03 December 2008

Social Media Reporting From Mumbai

How important a role did social media websites play in the coverage of last week’s attacks in Mumbai?

This question is being debated by journalists, bloggers and academics so here’s a brief guide to some of the articles cropping up.

According to Variety, citizen journalists claim they provided quicker and more accurate reports as events unfolded [HT - Editors Weblog].

It may well have been faster but Varity states that “much of the information on Twitter was woefully inaccurate”.

The microblogging platform forms the main point of enquiry in an online article on CNN, which asserts that users were sending a total average of 80 tweets every five seconds.

CNN points out that some of these messages held practical information such as pleas to potential blood donors to go to hospitals where supplies were running low.

The US broadcaster also notes that Twitter users were “mobilised to help with transcribing a list of the dead and injured from hospitals, which were quickly posted online”.

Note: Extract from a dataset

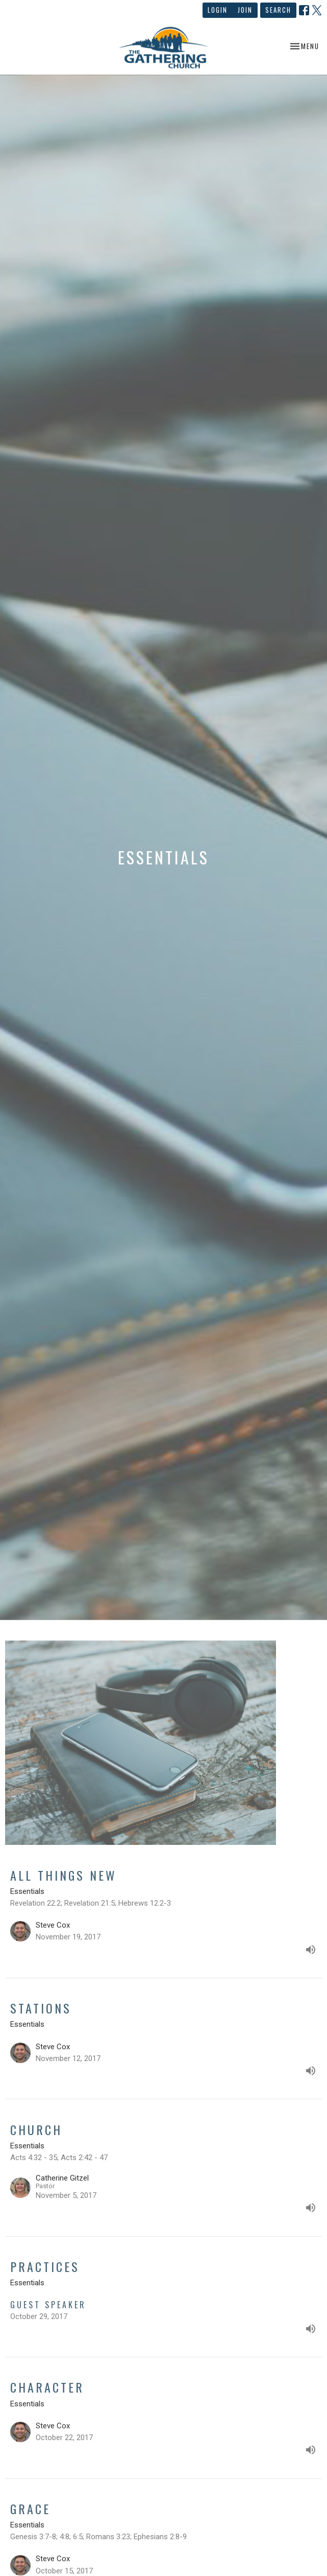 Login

However, CNN does echo Variety by stating that a significant number of tweets “amounted to unsubstantiated rumors and wild inaccuracies”.

Despite reports showing extensive use of social media sites such as Twitter, one US-based academic contends there was an unexpectedly low amount of user-generated content.

Gauruv Mishra from Georgetown University told Journalism.co.uk that he had anticipated the attacks would have drawn more coverage by users in terms of photos and videos.

However, he did point out the photos uploaded by one eyewitness to his Flickr photo stream as events took hold.

Vinukumar Ranganathan shared more then 100 photos of scenes in Mumbai via his Flickr account.

Finally, Amy Gahran produced a round-up of social media reporting from Mumbai as the attacks continued.

Writing on Poynter Online, Gahran highlighted coverage on a current events section of Wikipedia, multimedia reports on NowPublic, and updates and thoughts emerging from the Indian blogosphere.